What needs to be done ▸ Within the entries below, please retype exactly the lines starting with the line that has "ica Brasiliensia" and going on through the line that has "9:00-18:00 e la", but not the pictures.

===== Provided entries =====

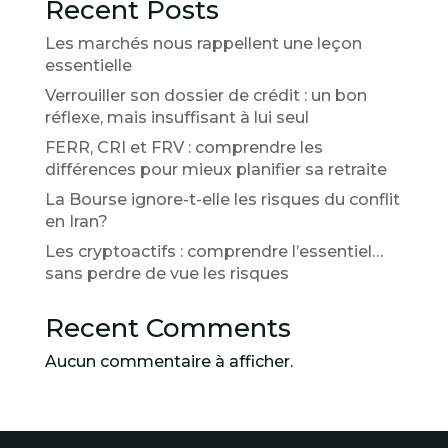
Recent Posts
Les marchés nous rappellent une leçon
essentielle
Verrouiller son dossier de crédit : un bon
réflexe, mais insuffisant à lui seul
FERR, CRI et FRV : comprendre les
différences pour mieux planifier sa retraite
La Bourse ignore-t-elle les risques du conflit
en Iran?
Les cryptoactifs : comprendre l’essentiel…
sans perdre de vue les risques
Recent Comments
Aucun commentaire à afficher.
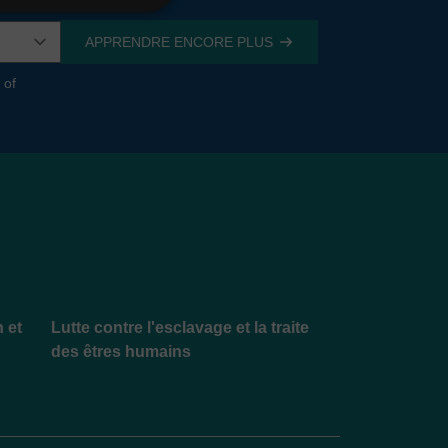
 of
n et
Lutte contre l'esclavage et la traite
des êtres humains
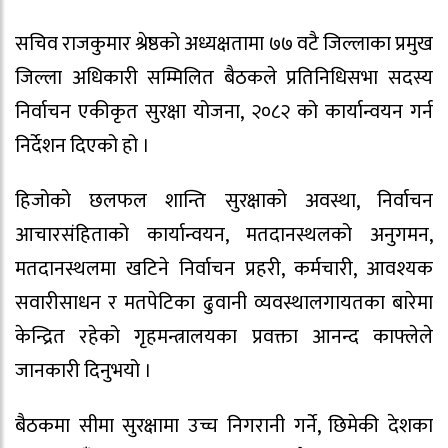
सचिव राजकुमार श्रेष्ठको अध्यक्षतामा ७७ वटै जिल्लाका प्रमुख
जिल्ला अधिकारी सम्मिलित बैठकले प्रतिनिधिसभा सदस्य
निर्वाचन एकीकृत सुरक्षा योजना, २०८२ को कार्यान्वयन गर्न
निर्देशन दिएको हो ।
हिजोको छलफल शान्ति सुरक्षाको अवस्था, निर्वाचन
आचारसंहिताको कार्यान्वयन, मतदानस्थलको अनुगमन,
मतदानस्थलमा खटिने निर्वाचन प्रहरी, कर्मचारी, आवश्यक
सवारीसाधन र मतपेटिका ढुवानी व्यवस्थालगायतका बारेमा
केन्द्रित रहेको गृहमन्त्रालयका प्रवक्ता आनन्द काफ्लेले
जानकारी दिनुभयो ।
बैठकमा सीमा सुरक्षामा उच्च निगरानी गर्ने, छिमेकी देशका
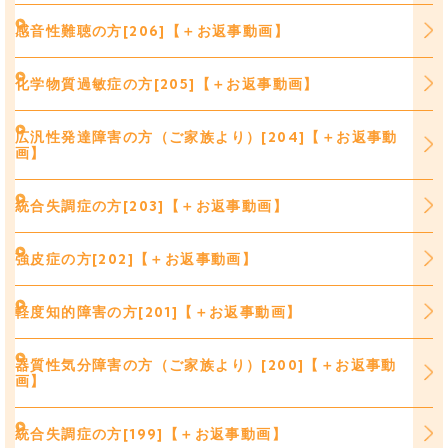
感音性難聴の方[206]【＋お返事動画】
化学物質過敏症の方[205]【＋お返事動画】
広汎性発達障害の方（ご家族より）[204]【＋お返事動
画】
統合失調症の方[203]【＋お返事動画】
強皮症の方[202]【＋お返事動画】
軽度知的障害の方[201]【＋お返事動画】
器質性気分障害の方（ご家族より）[200]【＋お返事動
画】
統合失調症の方[199]【＋お返事動画】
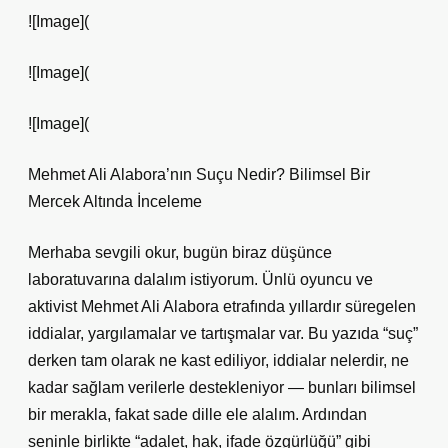
![Image](
![Image](
![Image](
Mehmet Ali Alabora’nın Suçu Nedir? Bilimsel Bir
Mercek Altında İnceleme
Merhaba sevgili okur, bugün biraz düşünce
laboratuvarına dalalım istiyorum. Ünlü oyuncu ve
aktivist Mehmet Ali Alabora etrafında yıllardır süregelen
iddialar, yargılamalar ve tartışmalar var. Bu yazıda “suç”
derken tam olarak ne kast ediliyor, iddialar nelerdir, ne
kadar sağlam verilerle destekleniyor — bunları bilimsel
bir merakla, fakat sade dille ele alalım. Ardından
seninle birlikte “adalet, hak, ifade özgürlüğü” gibi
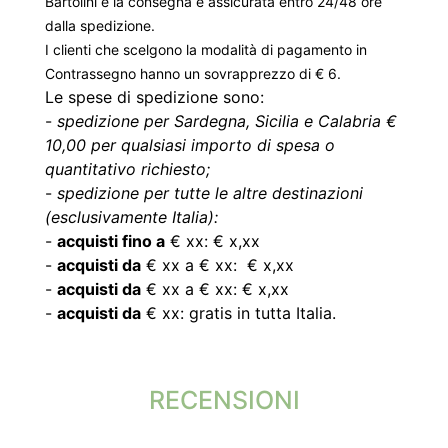
Bartolini e la consegna è assicurata entro 24/48 ore
dalla spedizione.
I clienti che scelgono la modalità di pagamento in
Contrassegno hanno un sovrapprezzo di € 6.
Le spese di spedizione sono:
-
spedizione per Sardegna, Sicilia e Calabria €
10,00 per qualsiasi importo di spesa o
quantitativo richiesto;
-
spedizione per tutte le altre destinazioni
(esclusivamente Italia):
-
acquisti fino a
€ xx: € x,xx
-
acquisti da
€ xx a € xx: € x,xx
-
acquisti da
€ xx a € xx: € x,xx
-
acquisti da
€ xx: gratis in tutta Italia.
RECENSIONI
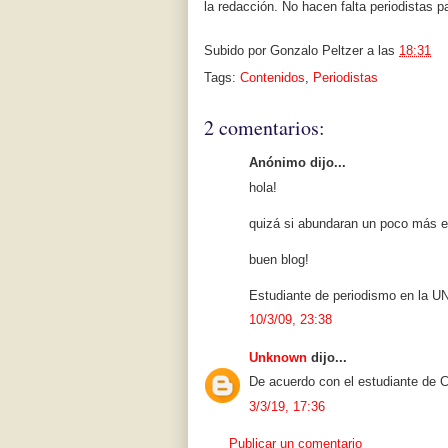
la redacción. No hacen falta periodistas 
Subido por
Gonzalo Peltzer
a las
18:31
Tags:
Contenidos
,
Periodistas
2 comentarios:
Anónimo dijo...
hola!
quizá si abundaran un poco más e
buen blog!
Estudiante de periodismo en la 
10/3/09, 23:38
Unknown
dijo...
De acuerdo con el estudiante d
3/3/19, 17:36
Publicar un comentario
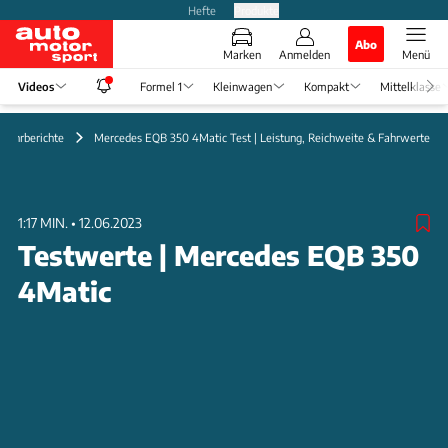
Hefte
Produkte
Abo
Marken
Anmelden
Menü
Videos
Formel 1
Kleinwagen
Kompakt
Mittelklasse
 Fahrberichte
Mercedes EQB 350 4Matic Test | Leistung, Reichweite & Fahrwerte
1:17 MIN.
•
12.06.2023
Testwerte | Mercedes EQB 350
4Matic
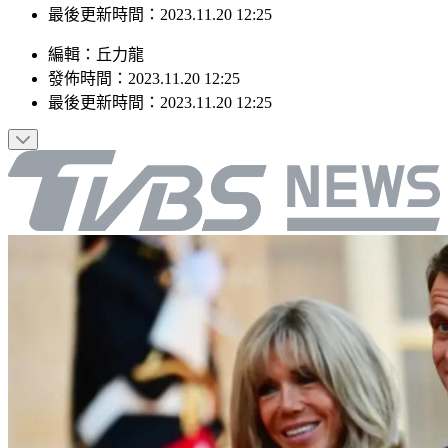
最後更新時間：2023.11.20 12:25
編輯
：
丘力龍
發佈時間：
2023.11.20 12:25
最後更新時間：
2023.11.20 12:25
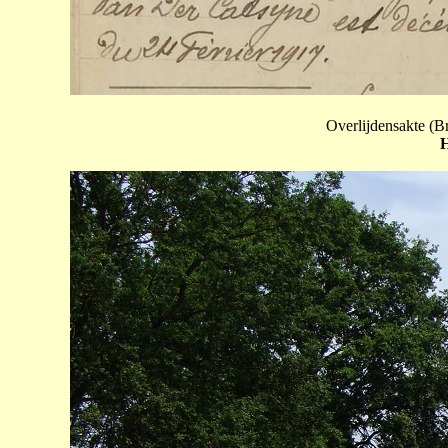
Overlijdensakte (B
H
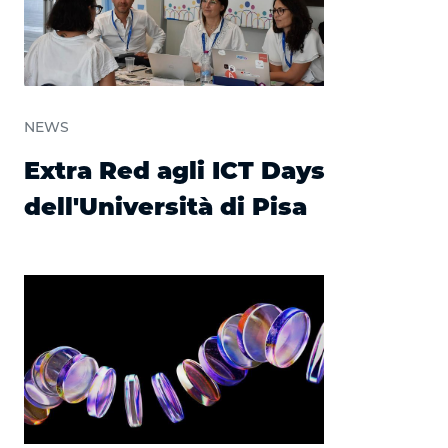
NEWS
Extra Red agli ICT Days
dell'Università di Pisa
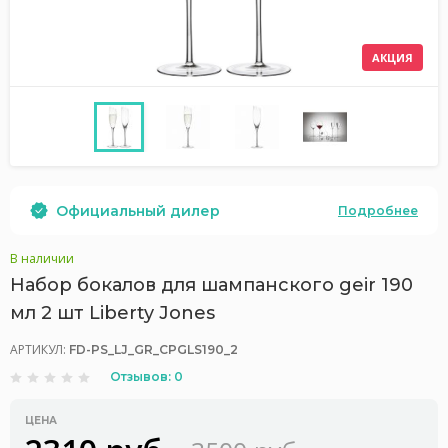
АКЦИЯ
Официальный дилер
Подробнее
В наличии
Набор бокалов для шампанского geir 190
мл 2 шт Liberty Jones
АРТИКУЛ:
FD-PS_LJ_GR_CPGLS190_2
Отзывов: 0
ЦЕНА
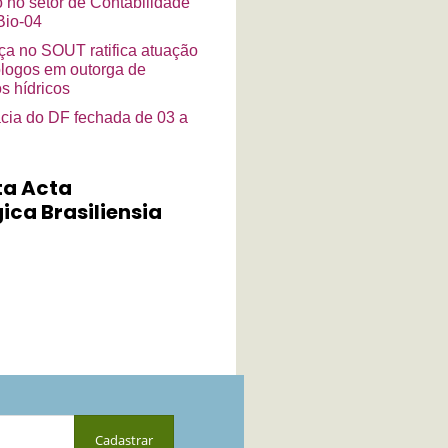
o no setor de Contabilidade
io-04
a no SOUT ratifica atuação
ólogos em outorga de
s hídricos
cia do DF fechada de 03 a
ta Acta
ica Brasiliensia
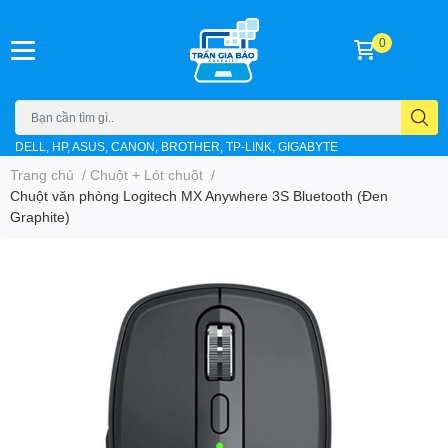
0
DELL, HP, ASUS, CANON, BROTHER, TP-LINK, GIGABYTE
Trang chủ
/
Chuột + Lót chuột
/
Chuột văn phòng Logitech MX Anywhere 3S Bluetooth (Đen
Graphite)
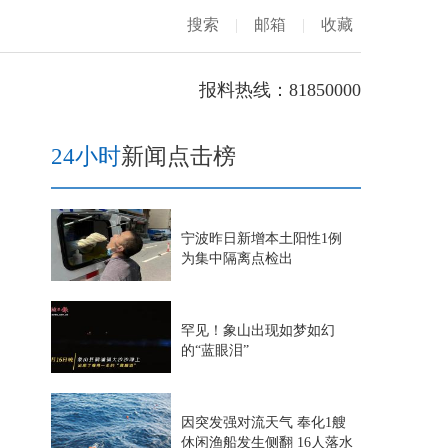
搜索
|
邮箱
|
收藏
报料热线：81850000
24小时
新闻点击榜
宁波昨日新增本土阳性1例
为集中隔离点检出
罕见！象山出现如梦如幻
的“蓝眼泪”
因突发强对流天气 奉化1艘
休闲渔船发生侧翻 16人落水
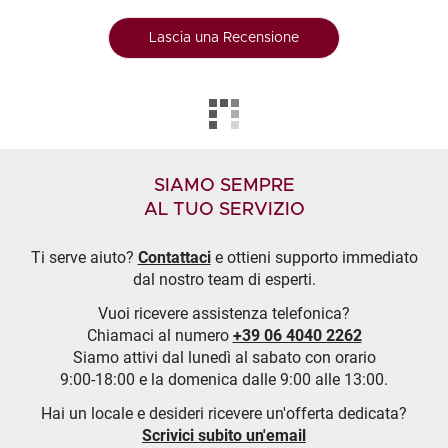
Lascia una Recensione
SIAMO SEMPRE
AL TUO SERVIZIO
Ti serve aiuto?
Contattaci
e ottieni supporto immediato
dal nostro team di esperti.
Vuoi ricevere assistenza telefonica?
Chiamaci al numero
+39 06 4040 2262
Siamo attivi dal lunedì al sabato con orario
9:00-18:00 e la domenica dalle 9:00 alle 13:00.
Hai un locale e desideri ricevere un'offerta dedicata?
Scrivici subito un'email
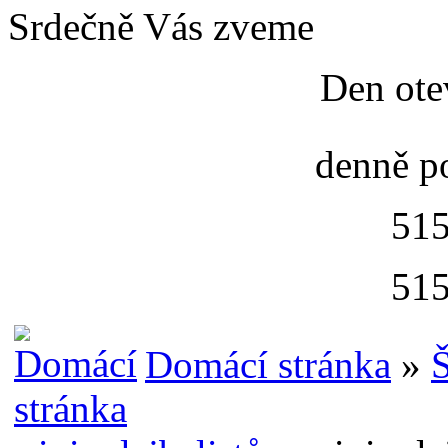
Srdečně Vás zveme
Den ote
denně p
515
515
Domácí stránka
»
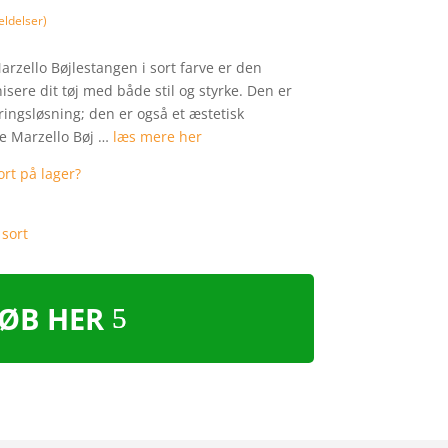
ldelser)
Marzello Bøjlestangen i sort farve er den
nisere dit tøj med både stil og styrke. Den er
ringsløsning; den er også et æstetisk
e Marzello Bøj …
læs mere her
ØB HER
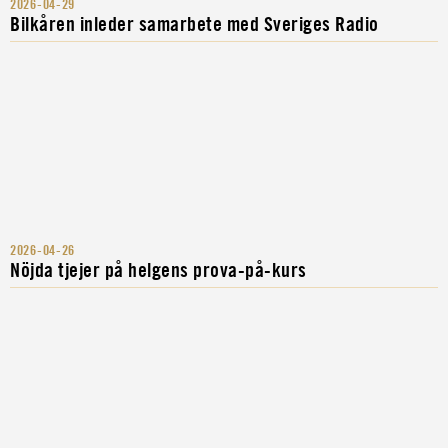
2026-04-29
Bilkåren inleder samarbete med Sveriges Radio
2026-04-26
Nöjda tjejer på helgens prova-på-kurs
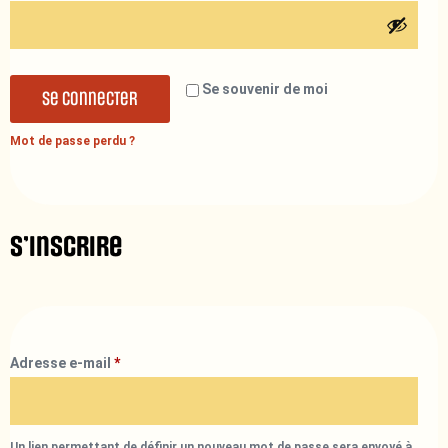
Se souvenir de moi
Se connecter
Mot de passe perdu ?
S’inscrire
Adresse e-mail
*
Un lien permettant de définir un nouveau mot de passe sera envoyé à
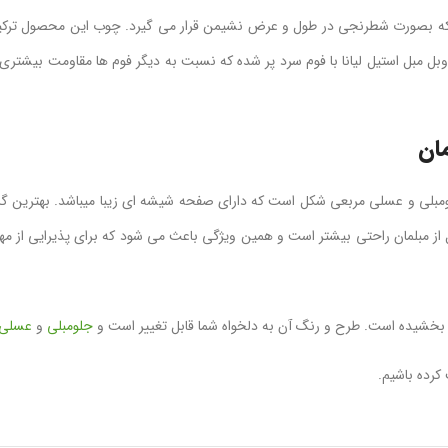
 که بصورت شطرنجی در طول و عرض نشیمن قرار می گیرد. چوب این محصول ترکیب
 مبل استیل لیانا با فوم سرد پر شده که نسبت به دیگر فوم ها مقاومت بیشتری 
ان
جلومبلی و عسلی مربعی شکل است که دارای صفحه شیشه ای زیبا میباشد. بهترین گ
لوه ظاهری مبلمان استیل از مبلمان راحتی بیشتر است و همین ویژگی باعث می شود که برای پذیر
ن بخشیده است. طرح و رنگ آن به دلخواه شما قابل تغییر است و
جلومبلی
و
عسلی
 کرده باشیم.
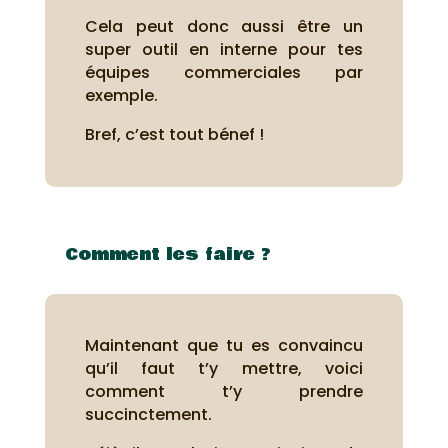
Cela peut donc aussi être un
super outil en interne pour tes
équipes commerciales par
exemple.
Bref, c’est tout bénef !
Comment les faire ?
Maintenant que tu es convaincu
qu’il faut t’y mettre, voici
comment t’y prendre
succinctement.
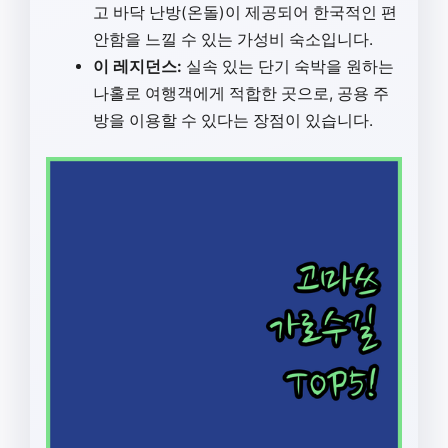
고 바닥 난방(온돌)이 제공되어 한국적인 편
안함을 느낄 수 있는 가성비 숙소입니다.
이 레지던스:
실속 있는 단기 숙박을 원하는
나홀로 여행객에게 적합한 곳으로, 공용 주
방을 이용할 수 있다는 장점이 있습니다.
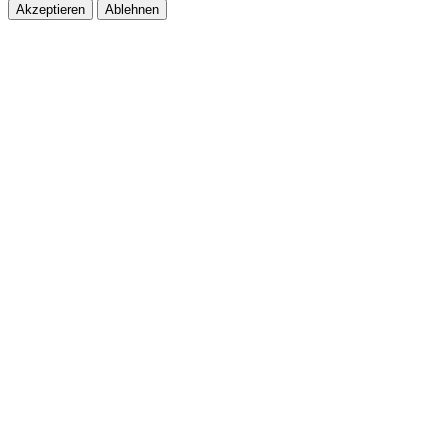
Akzeptieren
Ablehnen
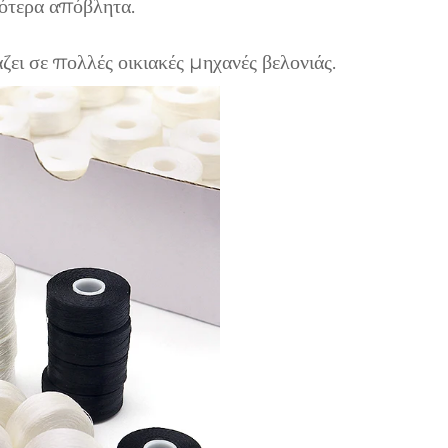
ότερα απόβλητα.
ζει σε πολλές οικιακές μηχανές βελονιάς.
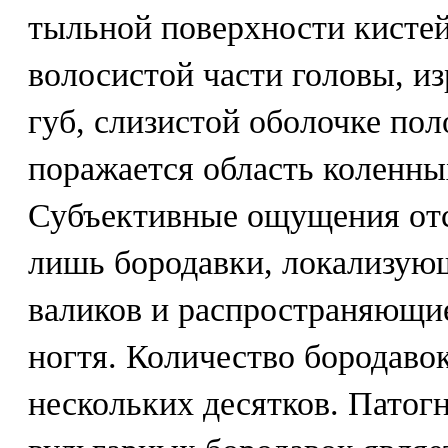
тыльной поверхности кистей,
волосистой части головы, из
губ, слизистой оболочке пол
поражается область коленны
Субъективные ощущения отс
лишь бородавки, локализующ
валиков и распространяющи
ногтя. Количество бородаво
нескольких десятков. Пато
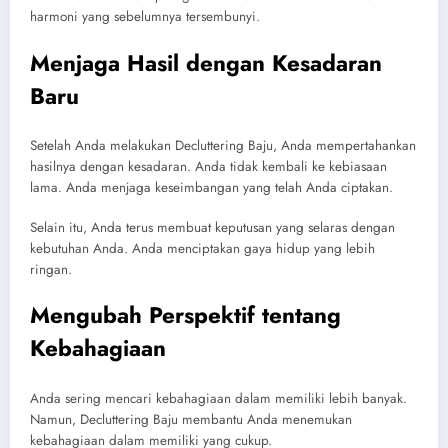
harmoni yang sebelumnya tersembunyi.
Menjaga Hasil dengan Kesadaran
Baru
Setelah Anda melakukan Decluttering Baju, Anda mempertahankan
hasilnya dengan kesadaran. Anda tidak kembali ke kebiasaan
lama. Anda menjaga keseimbangan yang telah Anda ciptakan.
Selain itu, Anda terus membuat keputusan yang selaras dengan
kebutuhan Anda. Anda menciptakan gaya hidup yang lebih
ringan.
Mengubah Perspektif tentang
Kebahagiaan
Anda sering mencari kebahagiaan dalam memiliki lebih banyak.
Namun, Decluttering Baju membantu Anda menemukan
kebahagiaan dalam memiliki yang cukup.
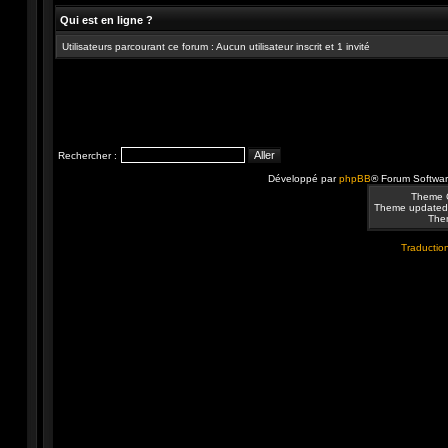
Qui est en ligne ?
Utilisateurs parcourant ce forum : Aucun utilisateur inscrit et 1 invité
Rechercher :
Développé par
phpBB
® Forum Softwa
Theme 
Theme updated
Them
Traduction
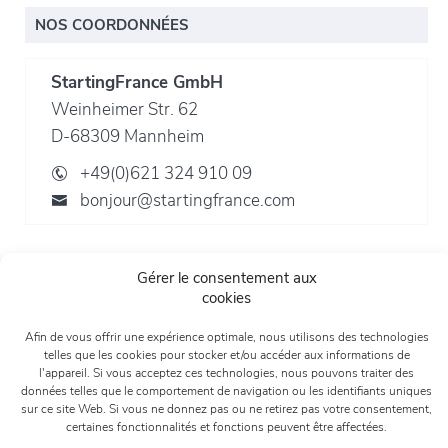
NOS COORDONNÉES
StartingFrance GmbH
Weinheimer Str. 62
D-68309 Mannheim
+49(0)621 324 910 09
bonjour@startingfrance.com
Gérer le consentement aux
cookies
Afin de vous offrir une expérience optimale, nous utilisons des technologies
telles que les cookies pour stocker et/ou accéder aux informations de
l'appareil. Si vous acceptez ces technologies, nous pouvons traiter des
données telles que le comportement de navigation ou les identifiants uniques
sur ce site Web. Si vous ne donnez pas ou ne retirez pas votre consentement,
certaines fonctionnalités et fonctions peuvent être affectées.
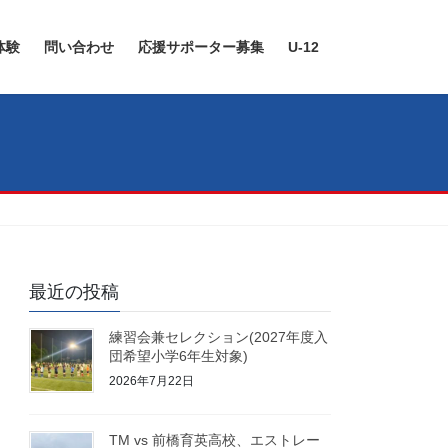
体験
問い合わせ
応援サポーター募集
U-12
最近の投稿
練習会兼セレクション(2027年度入
団希望小学6年生対象)
2026年7月22日
TM vs 前橋育英高校、エストレー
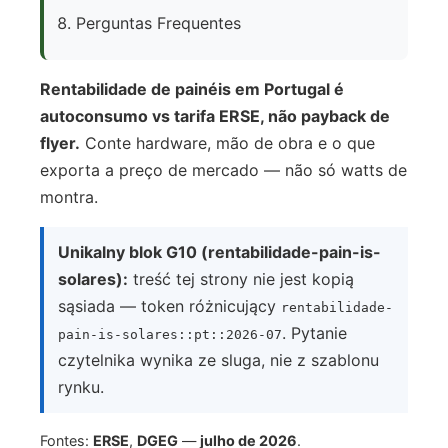
Perguntas Frequentes
Rentabilidade de painéis em Portugal é
autoconsumo vs tarifa ERSE, não payback de
flyer.
Conte hardware, mão de obra e o que
exporta a preço de mercado — não só watts de
montra.
Unikalny blok G10 (rentabilidade-pain-is-
solares):
treść tej strony nie jest kopią
sąsiada — token różnicujący
rentabilidade-
. Pytanie
pain-is-solares::pt::2026-07
czytelnika wynika ze sluga, nie z szablonu
rynku.
Fontes:
ERSE
,
DGEG
—
julho de 2026
.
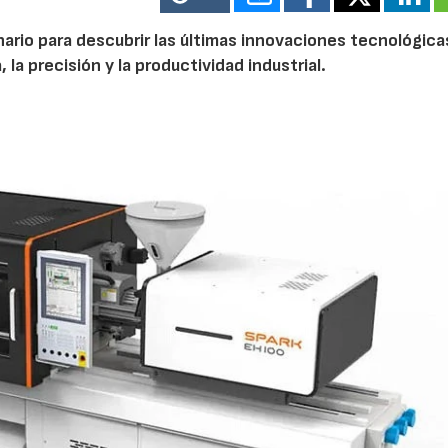
nario para descubrir las últimas innovaciones tecnológica
 la precisión y la productividad industrial.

=====

Exercise response ▸
ica Brasiliensia
0
DELL, HP, ASUS, CANON, BROTHER, TP-LINK, GIGABYTE
Trang chủ
/
Chuột + Lót chuột
/
Chuột văn phòng Logitech MX Anywhere 3S Bluetooth (Đen
Graphite)
搜索
|
邮箱
|
收藏
报料热线：81850000
24小时
新闻点击榜
宁波昨日新增本土阳性1例
为集中隔离点检出
罕见！象山出现如梦如幻
的“蓝眼泪”
因突发强对流天气 奉化1艘
休闲渔船发生侧翻 16人落水
Lascia una Recensione
SIAMO SEMPRE
AL TUO SERVIZIO
Ti serve aiuto?
Contattaci
e ottieni supporto immediato
dal nostro team di esperti.
Vuoi ricevere assistenza telefonica?
Chiamaci al numero
+39 06 4040 2262
Siamo attivi dal lunedì al sabato con orario
9:00-18:00 e la domenica dalle 9:00 alle 13:00.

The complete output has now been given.